Near-Duplicate Identification – A similar benefit to email threading exists with near-duplicate identification. While conceptual search, clustering or categorization can identify documents that are relevant to the case, many could be various versions of the same document. Knowing that they’re near duplicates of each other can save the time of having to review each one. If it’s important to know what changed from one version to the next, when, and by whom, difference highlighting shows these changes, again saving time and reducing cost. Batching near duplicates together from the outset of a matter also provides reviewers with a more focused set of documents.
Putting Your Data on a Diet
Putting these analytics capabilities to work for you may cause serious weight loss in your data. In eDiscovery, that means fewer documents to review by expensive reviewers. It also means that the documents they are reviewing are nothing but the absolutely most conceptually relevant documents to the case. Moreover, reviewers are being presented with documents that are not batched haphazardly, allowing for a more focused review, driving accuracy to an all-time high and costs and time even lower.
But Wait – There’s More!
Remember the gigabyte gold rush from above? The Golden Rule of data? This is where analytics really are the key to unlocking all those hidden insights in a company’s data – long before they’re needed in eDiscovery. Applying text analytics to a company’s electronic records proactively through pre-discovery means that data is already organized, reduced, and ready to be presented if and when a matter arises. Corporate counsel love this idea because it keeps litigation costs as low as possible, decreases the crucial time it takes to investigate or decide whether to settle a case, and helps them present their side in the very best possible light.
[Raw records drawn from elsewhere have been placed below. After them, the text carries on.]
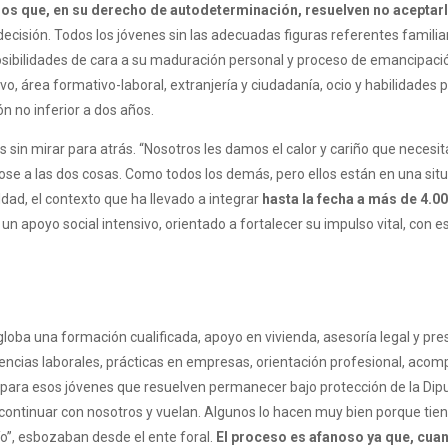
los que, en su derecho de autodeterminación, resuelven no aceptarl
ecisión. Todos los jóvenes sin las adecuadas figuras referentes famili
osibilidades de cara a su maduración personal y proceso de emancipació
o, área formativo-laboral, extranjería y ciudadanía, ocio y habilidades p
n no inferior a dos años.
as sin mirar para atrás. “Nosotros les damos el calor y cariño que nece
se a las dos cosas. Como todos los demás, pero ellos están en una situ
ad, el contexto que ha llevado a integrar
hasta la fecha a más de 4.
n apoyo social intensivo, orientado a fortalecer su impulso vital, con esp
engloba una formación cualificada, apoyo en vivienda, asesoría legal y 
cias laborales, prácticas en empresas, orientación profesional, acomp
para esos jóvenes que resuelven permanecer bajo protección de la Diputa
ontinuar con nosotros y vuelan. Algunos lo hacen muy bien porque tien
ío”, esbozaban desde el ente foral.
El proceso es afanoso ya que, cuan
The Bottom Line: ROI for eDiscovery Analytics
Measuring the ROI of using analytics in eDiscovery comes down to this: Review is the greatest cost factor in eDiscovery. Expert reviewers don’t come cheap – their expertise is clearly of utmost value in a case. But if a large percentage of their time is spent reviewing documents not relevant to a case, then you’re not getting the most value out of them in the first place. Their hours cost the same whether they’re looking at the smoking gun document in a case or something completely unrelated. You wouldn’t wear gloves during a palm reading – they’d just get in the way of the psychic doing her job. Presenting a corpus of documents to expensive reviewers without applying machine learning first makes no more sense. Further, finding documents otherwise missed without analytics can also hinder the experts’ ability to formulate your case strategy.
But the ROI of applying analytics to your documents and email pre-discovery goes even further. The cost benefits of organizing and analyzing your content proactively are huge, helping to drive decision making and information governance practices for compliance, risk mitigation and cost avoidance. Applying these strategies early can provide a tremendous advantage long term through a much more proactive and cost-effective approach to information governance and eDiscovery.